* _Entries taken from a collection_

↓↓↓

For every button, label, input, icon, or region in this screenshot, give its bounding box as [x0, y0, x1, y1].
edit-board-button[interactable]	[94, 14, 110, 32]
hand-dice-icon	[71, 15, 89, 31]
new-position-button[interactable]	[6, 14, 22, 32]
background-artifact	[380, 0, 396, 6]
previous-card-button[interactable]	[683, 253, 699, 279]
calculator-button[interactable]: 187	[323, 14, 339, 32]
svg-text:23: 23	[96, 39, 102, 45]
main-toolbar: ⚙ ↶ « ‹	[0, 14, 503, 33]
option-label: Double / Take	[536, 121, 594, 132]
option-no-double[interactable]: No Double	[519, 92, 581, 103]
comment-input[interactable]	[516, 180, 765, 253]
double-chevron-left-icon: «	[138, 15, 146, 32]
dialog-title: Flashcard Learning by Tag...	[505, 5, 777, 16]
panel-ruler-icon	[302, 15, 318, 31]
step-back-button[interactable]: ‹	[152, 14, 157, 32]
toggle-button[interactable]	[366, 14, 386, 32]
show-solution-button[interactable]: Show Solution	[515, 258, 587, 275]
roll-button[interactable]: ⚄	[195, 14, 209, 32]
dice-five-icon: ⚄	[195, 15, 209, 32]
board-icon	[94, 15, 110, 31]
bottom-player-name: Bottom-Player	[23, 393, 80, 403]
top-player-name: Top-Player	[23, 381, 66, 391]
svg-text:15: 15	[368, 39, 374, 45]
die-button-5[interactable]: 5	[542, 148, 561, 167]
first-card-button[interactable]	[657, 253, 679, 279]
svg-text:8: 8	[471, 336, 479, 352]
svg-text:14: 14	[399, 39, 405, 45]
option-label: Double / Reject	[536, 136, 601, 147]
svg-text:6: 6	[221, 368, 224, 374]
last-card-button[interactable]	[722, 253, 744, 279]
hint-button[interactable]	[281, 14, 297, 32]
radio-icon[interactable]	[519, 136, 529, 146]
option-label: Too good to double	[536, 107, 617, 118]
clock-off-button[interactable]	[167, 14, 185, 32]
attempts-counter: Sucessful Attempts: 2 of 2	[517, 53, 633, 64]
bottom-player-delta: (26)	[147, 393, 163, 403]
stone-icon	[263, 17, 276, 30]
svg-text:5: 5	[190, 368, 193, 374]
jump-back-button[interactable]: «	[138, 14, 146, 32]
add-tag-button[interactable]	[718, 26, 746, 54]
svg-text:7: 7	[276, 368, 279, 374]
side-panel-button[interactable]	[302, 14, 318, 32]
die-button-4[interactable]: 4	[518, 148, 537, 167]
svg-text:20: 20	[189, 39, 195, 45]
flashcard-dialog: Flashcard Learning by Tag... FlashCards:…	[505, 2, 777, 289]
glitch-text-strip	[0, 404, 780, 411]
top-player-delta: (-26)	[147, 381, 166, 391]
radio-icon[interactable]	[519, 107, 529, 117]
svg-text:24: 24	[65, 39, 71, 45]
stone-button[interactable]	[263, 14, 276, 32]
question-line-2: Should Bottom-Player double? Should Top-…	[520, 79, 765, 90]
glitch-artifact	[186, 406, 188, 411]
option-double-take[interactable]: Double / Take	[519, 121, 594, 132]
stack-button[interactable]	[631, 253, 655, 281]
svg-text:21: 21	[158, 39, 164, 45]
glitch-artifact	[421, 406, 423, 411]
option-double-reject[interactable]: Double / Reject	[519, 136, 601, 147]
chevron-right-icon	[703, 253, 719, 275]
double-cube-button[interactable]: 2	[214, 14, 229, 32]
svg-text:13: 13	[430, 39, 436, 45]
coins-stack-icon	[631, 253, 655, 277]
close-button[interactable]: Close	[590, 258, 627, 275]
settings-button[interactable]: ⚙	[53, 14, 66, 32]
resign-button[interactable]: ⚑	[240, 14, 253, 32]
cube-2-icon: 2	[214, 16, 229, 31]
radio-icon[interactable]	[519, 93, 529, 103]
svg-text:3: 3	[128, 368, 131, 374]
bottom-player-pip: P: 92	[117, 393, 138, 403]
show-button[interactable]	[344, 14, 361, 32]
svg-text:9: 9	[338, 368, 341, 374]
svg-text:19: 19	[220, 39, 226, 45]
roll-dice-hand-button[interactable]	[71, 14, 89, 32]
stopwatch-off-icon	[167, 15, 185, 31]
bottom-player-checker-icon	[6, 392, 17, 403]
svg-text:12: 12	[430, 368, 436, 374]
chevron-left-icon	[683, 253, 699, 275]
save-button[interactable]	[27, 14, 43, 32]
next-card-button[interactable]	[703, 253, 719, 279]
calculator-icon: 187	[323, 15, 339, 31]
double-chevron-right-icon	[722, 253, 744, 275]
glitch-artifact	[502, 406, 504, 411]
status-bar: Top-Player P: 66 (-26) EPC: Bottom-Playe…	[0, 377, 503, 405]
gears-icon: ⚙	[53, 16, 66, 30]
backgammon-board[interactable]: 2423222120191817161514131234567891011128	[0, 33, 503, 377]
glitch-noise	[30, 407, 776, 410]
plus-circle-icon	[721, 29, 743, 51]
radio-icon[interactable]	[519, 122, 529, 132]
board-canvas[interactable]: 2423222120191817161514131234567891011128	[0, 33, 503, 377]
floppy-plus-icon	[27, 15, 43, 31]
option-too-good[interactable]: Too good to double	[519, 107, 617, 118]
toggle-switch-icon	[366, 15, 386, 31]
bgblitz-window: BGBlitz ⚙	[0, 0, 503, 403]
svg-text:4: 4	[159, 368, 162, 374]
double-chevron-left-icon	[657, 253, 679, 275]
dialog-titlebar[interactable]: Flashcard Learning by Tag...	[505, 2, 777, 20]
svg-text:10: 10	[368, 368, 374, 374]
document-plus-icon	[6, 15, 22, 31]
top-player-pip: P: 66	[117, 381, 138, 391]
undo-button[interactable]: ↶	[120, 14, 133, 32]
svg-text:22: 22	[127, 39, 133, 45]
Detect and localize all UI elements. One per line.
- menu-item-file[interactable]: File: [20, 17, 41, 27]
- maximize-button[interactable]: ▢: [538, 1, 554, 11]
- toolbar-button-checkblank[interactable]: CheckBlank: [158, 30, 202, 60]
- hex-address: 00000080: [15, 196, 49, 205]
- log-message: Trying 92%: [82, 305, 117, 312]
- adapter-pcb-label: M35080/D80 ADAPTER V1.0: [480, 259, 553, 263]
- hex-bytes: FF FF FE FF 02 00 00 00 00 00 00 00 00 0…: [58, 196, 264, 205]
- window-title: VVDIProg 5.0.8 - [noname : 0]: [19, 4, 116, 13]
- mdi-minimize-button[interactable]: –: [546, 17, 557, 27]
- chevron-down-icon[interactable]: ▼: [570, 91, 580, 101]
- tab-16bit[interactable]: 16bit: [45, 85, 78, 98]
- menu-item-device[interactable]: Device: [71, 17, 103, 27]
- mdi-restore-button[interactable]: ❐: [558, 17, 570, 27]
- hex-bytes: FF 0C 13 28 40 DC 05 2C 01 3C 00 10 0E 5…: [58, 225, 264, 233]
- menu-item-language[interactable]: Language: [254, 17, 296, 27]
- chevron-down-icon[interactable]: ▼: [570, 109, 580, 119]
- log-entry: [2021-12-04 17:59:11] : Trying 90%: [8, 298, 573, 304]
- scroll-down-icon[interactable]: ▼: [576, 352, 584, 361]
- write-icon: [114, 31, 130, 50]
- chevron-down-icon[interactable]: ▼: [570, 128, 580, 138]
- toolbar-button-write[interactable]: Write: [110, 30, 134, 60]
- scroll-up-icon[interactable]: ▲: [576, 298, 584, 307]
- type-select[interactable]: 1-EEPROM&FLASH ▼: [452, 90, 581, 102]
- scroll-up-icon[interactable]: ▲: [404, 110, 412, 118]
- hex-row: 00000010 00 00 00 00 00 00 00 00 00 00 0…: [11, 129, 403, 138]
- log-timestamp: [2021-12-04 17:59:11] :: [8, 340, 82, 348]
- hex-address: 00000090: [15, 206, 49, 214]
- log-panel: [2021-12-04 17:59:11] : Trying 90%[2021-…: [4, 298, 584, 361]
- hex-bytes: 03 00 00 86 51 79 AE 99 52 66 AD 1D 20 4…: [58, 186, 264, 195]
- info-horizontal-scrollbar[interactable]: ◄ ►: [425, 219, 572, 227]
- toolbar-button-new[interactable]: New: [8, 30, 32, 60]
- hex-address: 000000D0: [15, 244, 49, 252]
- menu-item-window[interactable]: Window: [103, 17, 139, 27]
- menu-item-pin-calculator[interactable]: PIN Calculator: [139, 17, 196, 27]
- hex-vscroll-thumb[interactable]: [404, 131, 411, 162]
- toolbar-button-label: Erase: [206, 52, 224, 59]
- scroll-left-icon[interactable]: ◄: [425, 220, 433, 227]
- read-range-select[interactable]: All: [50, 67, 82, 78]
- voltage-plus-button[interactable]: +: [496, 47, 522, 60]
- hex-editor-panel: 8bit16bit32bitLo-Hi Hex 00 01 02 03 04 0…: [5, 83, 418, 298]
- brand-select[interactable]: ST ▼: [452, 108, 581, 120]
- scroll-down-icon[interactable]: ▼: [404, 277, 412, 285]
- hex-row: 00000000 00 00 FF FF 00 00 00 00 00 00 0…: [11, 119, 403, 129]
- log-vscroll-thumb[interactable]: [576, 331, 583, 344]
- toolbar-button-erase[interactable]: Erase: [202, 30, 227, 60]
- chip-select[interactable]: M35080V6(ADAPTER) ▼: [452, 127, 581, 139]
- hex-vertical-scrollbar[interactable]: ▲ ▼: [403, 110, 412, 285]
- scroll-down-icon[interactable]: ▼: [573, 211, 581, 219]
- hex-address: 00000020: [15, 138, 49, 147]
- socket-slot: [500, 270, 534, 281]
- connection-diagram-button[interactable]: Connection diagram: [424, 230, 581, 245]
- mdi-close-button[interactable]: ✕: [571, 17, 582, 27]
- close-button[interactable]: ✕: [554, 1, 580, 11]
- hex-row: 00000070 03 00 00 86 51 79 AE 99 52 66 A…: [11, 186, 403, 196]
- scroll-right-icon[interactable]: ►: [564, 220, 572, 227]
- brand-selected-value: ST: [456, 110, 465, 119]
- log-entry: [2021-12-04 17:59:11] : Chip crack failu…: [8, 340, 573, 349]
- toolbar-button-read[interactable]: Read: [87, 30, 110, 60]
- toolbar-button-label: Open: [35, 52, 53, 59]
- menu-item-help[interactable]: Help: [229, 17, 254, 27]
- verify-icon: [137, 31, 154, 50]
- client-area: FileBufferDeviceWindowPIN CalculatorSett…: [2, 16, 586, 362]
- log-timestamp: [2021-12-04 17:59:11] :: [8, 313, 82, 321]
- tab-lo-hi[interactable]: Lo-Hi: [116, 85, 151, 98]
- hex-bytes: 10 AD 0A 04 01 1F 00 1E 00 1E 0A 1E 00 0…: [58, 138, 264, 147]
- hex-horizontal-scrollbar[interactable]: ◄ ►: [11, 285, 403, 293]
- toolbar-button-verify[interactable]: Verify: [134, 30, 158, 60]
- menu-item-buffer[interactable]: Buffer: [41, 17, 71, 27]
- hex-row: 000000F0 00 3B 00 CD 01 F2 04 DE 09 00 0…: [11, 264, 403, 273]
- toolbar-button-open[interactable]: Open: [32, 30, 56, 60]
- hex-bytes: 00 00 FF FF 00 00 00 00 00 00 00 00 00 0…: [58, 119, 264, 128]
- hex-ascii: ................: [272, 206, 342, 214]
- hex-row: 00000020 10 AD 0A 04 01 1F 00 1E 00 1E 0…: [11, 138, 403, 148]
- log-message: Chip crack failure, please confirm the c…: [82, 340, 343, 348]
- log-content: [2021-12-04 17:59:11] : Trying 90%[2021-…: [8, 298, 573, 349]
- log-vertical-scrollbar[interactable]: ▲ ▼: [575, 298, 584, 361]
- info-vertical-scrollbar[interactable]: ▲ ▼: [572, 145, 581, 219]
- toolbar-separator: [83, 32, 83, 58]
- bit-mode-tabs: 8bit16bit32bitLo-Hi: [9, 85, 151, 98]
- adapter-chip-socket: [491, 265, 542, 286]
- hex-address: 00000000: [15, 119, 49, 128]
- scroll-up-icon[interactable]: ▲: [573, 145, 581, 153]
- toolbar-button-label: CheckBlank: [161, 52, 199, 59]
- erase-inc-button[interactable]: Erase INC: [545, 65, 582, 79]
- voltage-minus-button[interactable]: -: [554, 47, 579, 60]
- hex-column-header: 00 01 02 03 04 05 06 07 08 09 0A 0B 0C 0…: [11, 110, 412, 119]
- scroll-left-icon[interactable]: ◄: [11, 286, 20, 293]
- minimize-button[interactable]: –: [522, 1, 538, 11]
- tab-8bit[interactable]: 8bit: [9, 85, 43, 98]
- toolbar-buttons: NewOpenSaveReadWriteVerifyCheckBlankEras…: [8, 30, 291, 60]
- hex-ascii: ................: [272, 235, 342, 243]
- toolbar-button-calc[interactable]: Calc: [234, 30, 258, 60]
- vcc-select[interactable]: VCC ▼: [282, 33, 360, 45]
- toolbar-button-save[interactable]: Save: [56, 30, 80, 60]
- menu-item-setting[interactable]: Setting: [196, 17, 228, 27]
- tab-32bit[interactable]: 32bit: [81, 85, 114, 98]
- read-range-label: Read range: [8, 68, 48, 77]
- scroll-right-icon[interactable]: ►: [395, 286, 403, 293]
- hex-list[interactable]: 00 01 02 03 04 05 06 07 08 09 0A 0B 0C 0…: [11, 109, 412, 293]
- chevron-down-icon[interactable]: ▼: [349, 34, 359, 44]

↑↑↑

* _Task item_
Locate the word "radio" in the records and collect each line it appears in.

* _Response_
radio-icon[interactable]	[519, 136, 529, 146]
radio-icon[interactable]	[519, 107, 529, 117]
radio-icon[interactable]	[519, 93, 529, 103]
radio-icon[interactable]	[519, 122, 529, 132]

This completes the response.